From b22fbc8f72408fc45f9648bad76d8ba47df8b664 Mon Sep 17 00:00:00 2001
From: Joris Van den Bossche <jorisvandenbossche@gmail.com>
Date: Thu, 9 Apr 2026 15:55:00 +0200
Subject: [PATCH 1/8] Parquet IO: also use zoneinfo timezones by default even
 when pyarrow uses pytz

---
 pandas/core/frame.py              | 12 +++++
 pandas/core/generic.py            |  2 +-
 pandas/core/internals/managers.py |  8 ++++
 pandas/io/_util.py                | 74 ++++++++++++++++++++++++++++++-
 4 files changed, 94 insertions(+), 2 deletions(-)

diff --git a/pandas/core/frame.py b/pandas/core/frame.py
index 6133fba8cf8ec..9dd24df0e20fe 100644
--- a/pandas/core/frame.py
+++ b/pandas/core/frame.py
@@ -5477,6 +5477,18 @@ def predicate(arr: ArrayLike) -> bool:
         mgr = self._mgr._get_data_subset(predicate).copy(deep=False)
         return self._constructor_from_mgr(mgr, axes=mgr.axes).__finalize__(self)
 
+    def _select_dtypes_indices(self, dtype_class) -> np.ndarray:
+        """
+        Return the indices of the columns of a given dtype.
+
+        Currently only works given a class, so mostly useful for ExtensionDtypes.
+        """
+
+        def predicate(arr: ArrayLike) -> bool:
+            return isinstance(arr.dtype, dtype_class)
+
+        return self._mgr._get_data_subset_indices(predicate)
+
     def insert(
         self,
         loc: int,
diff --git a/pandas/core/generic.py b/pandas/core/generic.py
index 00a337f075f05..a9c00b73faf97 100644
--- a/pandas/core/generic.py
+++ b/pandas/core/generic.py
@@ -7127,7 +7127,7 @@ def fillna(
             if axis == 1:
                 # Check that all columns in result have the same dtype
                 # otherwise don't bother with fillna and losing accurate dtypes
-                unique_dtypes = algos.unique(self._mgr.get_dtypes())

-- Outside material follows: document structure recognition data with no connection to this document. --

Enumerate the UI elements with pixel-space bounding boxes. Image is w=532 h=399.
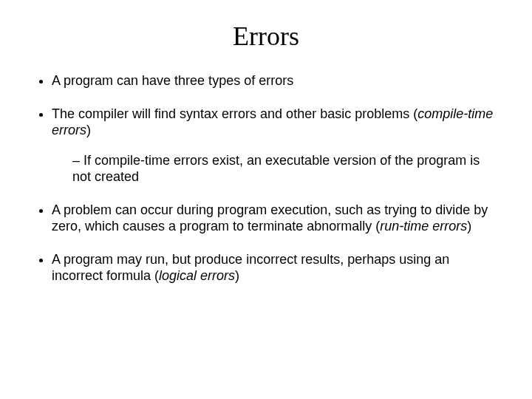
bullet-text: If compile-time errors exist, an executa… (72, 153, 480, 185)
list-item: A problem can occur during program execu… (52, 202, 501, 235)
list-item: If compile-time errors exist, an executa… (72, 152, 501, 185)
bullet-text: ) (467, 219, 471, 233)
bullet-text: The compiler will find syntax errors and… (52, 106, 417, 121)
bullet-emphasis: logical errors (159, 268, 235, 283)
list-item: A program can have three types of errors (52, 72, 501, 89)
list-item: The compiler will find syntax errors and… (52, 106, 501, 185)
sub-list: If compile-time errors exist, an executa… (52, 152, 501, 185)
bullet-text: A program can have three types of errors (52, 73, 293, 88)
bullet-text: A program may run, but produce incorrect… (52, 252, 449, 284)
slide-title: Errors (0, 21, 532, 52)
slide: Errors A program can have three types of… (0, 21, 532, 399)
bullet-text: ) (86, 123, 91, 137)
bullet-text: ) (235, 268, 239, 283)
list-item: A program may run, but produce incorrect… (52, 251, 501, 284)
bullet-list: A program can have three types of errors… (31, 72, 501, 284)
bullet-emphasis: run-time errors (380, 219, 467, 233)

+                unique_dtypes = self._mgr.get_unique_dtypes()
                 if len(unique_dtypes) > 1:
                     raise ValueError(
                         "All columns must have the same dtype, but got dtypes: "
diff --git a/pandas/core/internals/managers.py b/pandas/core/internals/managers.py
index e82f2fb043d0d..771134f2081b4 100644
--- a/pandas/core/internals/managers.py
+++ b/pandas/core/internals/managers.py
@@ -336,6 +336,9 @@ def references_same_values(self, mgr: BaseBlockManager, blkno: int) -> bool:
         blk = self.blocks[blkno]
         return any(blk is ref() for ref in mgr.blocks[blkno].refs.referenced_blocks)
 
+    def get_unique_dtypes(self) -> npt.NDArray[np.object_]:
+        return algos.unique([blk.dtype for blk in self.blocks])
+
     def get_dtypes(self) -> npt.NDArray[np.object_]:
         dtypes = np.array([blk.dtype for blk in self.blocks], dtype=object)
         return dtypes.take(self.blknos)
@@ -656,6 +659,11 @@ def _get_data_subset(self, predicate: Callable) -> Self:
         blocks = [blk for blk in self.blocks if predicate(blk.values)]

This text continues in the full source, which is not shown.